Ashe slowed his steps. It seemed to him that this innocent setting had a taint to it, an odor of malice, of deadly intent, but then the whole world was beginning to taste that way to him. A prickling ran down his neck and over his skin; his dragon sense urged him forward, warning him of what he would find.

Deeper in the glade the woman’s body was lying, curled as if she were sleeping.

The Lord Cymrian exhaled dismally, then came to her side.

“Portia,” he said brokenly. He crouched down and put his hand against her neck, but it was merely an attempt to deny what he already knew. There was no breath, no warmth, no heartbeat, no sign of life—in fact, all sense that life had ever resided within her was missing. Her skin was as cold as marble, her body frozen in the rictus of death. On her cheek a bloody tear had frozen.

“M’lord—”

“Stop, Owen. Spare me your consolation; I don’t deserve it. My family’s bane has always been its temper, its lack of control, and I am just the most recent one to stain our collective soul with the destruction of innocent life.” Ashe took off his cloak and gently laid it over her as if it were a blanket. “My father would find this ironic, I have no doubt. All the years I walked the world unseen, hidden from the eyes of men, with no power or authority of my own, I condemned him for the decisions he made, for the suffering he willingly visited upon others in the accomplishment of his goals, all of which were intended to serve the greater good. And now that I am the one who holds the responsibility for the Alliance in my hands, I have inaugurated the prosecution of what will no doubt be a grim and devastating war with the blood of an innocent peasant.”

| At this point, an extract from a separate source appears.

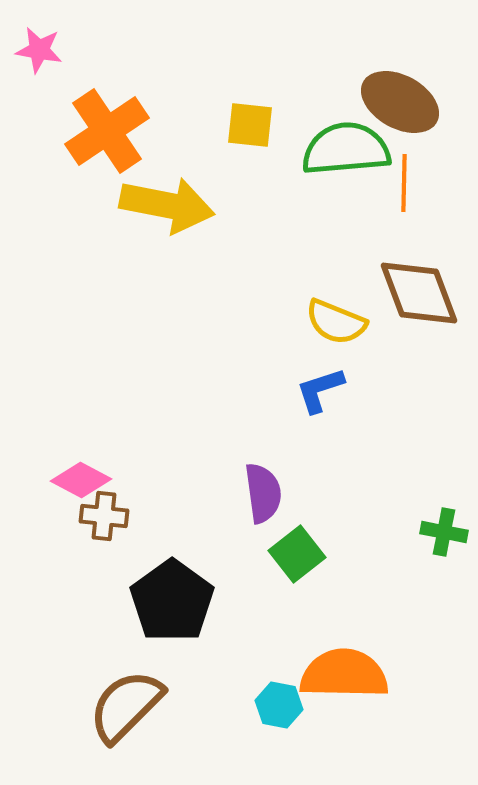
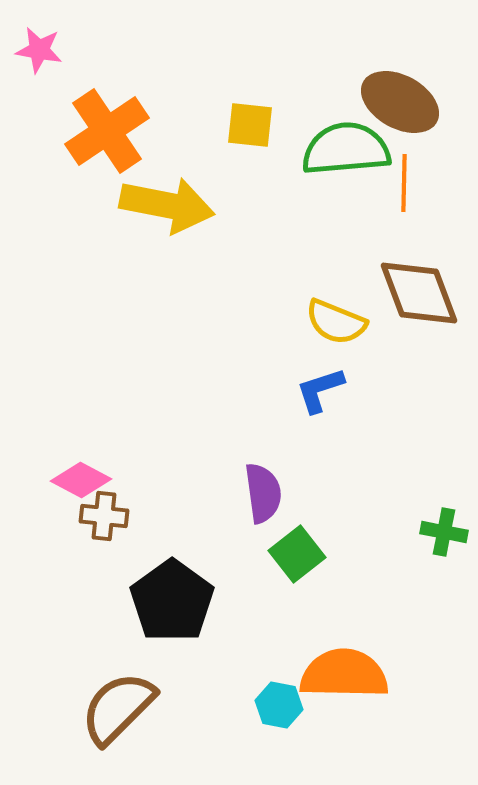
brown semicircle: moved 8 px left, 2 px down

“Innocent peasants die in war all the time, m’lord,” said Gerald Owen flatly. “If you’ll forgive my impertinence, you’ve been in enough conflicts to know this, have fought in enough battles to be inured to it. You were the one who told us that what is to come will change us all. Did you think that you were above it happening to you?”

Ashe just continued to watch the dead woman’s face as clouds passed before the moon, sending shadows across it.

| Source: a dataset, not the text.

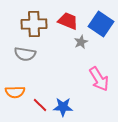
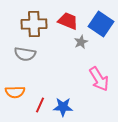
red line: rotated 70 degrees clockwise
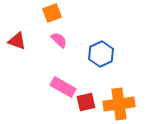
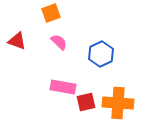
orange square: moved 1 px left
pink semicircle: moved 2 px down
pink rectangle: rotated 20 degrees counterclockwise
orange cross: moved 1 px left, 1 px up; rotated 12 degrees clockwise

Gerald Owen bent to the ground. “Come, we must return to Highmeadow. I’ll carry the girl.”

“No,” said Ashe. “I’ll do it.” He gathered the body in his arms and carried it back to the horses, keeping it before him in the saddle as they made their way home. Deep in his mind, mixed with the grief and guilt that was threatening to consume him, was the unmistakable and undeniable sensation of relief.

46

Palace of Jierna Tal

The wild ringing of bells from the distant garrison, caught and picked up by the carillon towers of Jierna Tal, dragged Talquist from his repose.

The bells of the garrisons along the border had been ringing regularly day and night each changing of duty shift since the invasion, or to signal comings and goings of troops and divisions. Until now he had barely noticed them. But this pealing was different; there was an urgency, an insistency that rang with portent and caused dread in the Emperor Presumptive’s heart. Talquist rose from his thickly besilked bed and robed himself. Then he went to the balcony and looked out over the dark streets of Jierna’sid glowing in the lanternlight and the radiance of a hundred duty fires burning at the patrol centers. The smoke of the foundries belched into the night sky, on the other side of the city, hovering in the air like a thousand ghosts before the wind carried it into the desert. “Why are the bells ringing?” he demanded of one of the guards stationed there. “Go and discover this.” The soldier bowed and hurried away down the inner steps.

He was back several agonizing minutes later.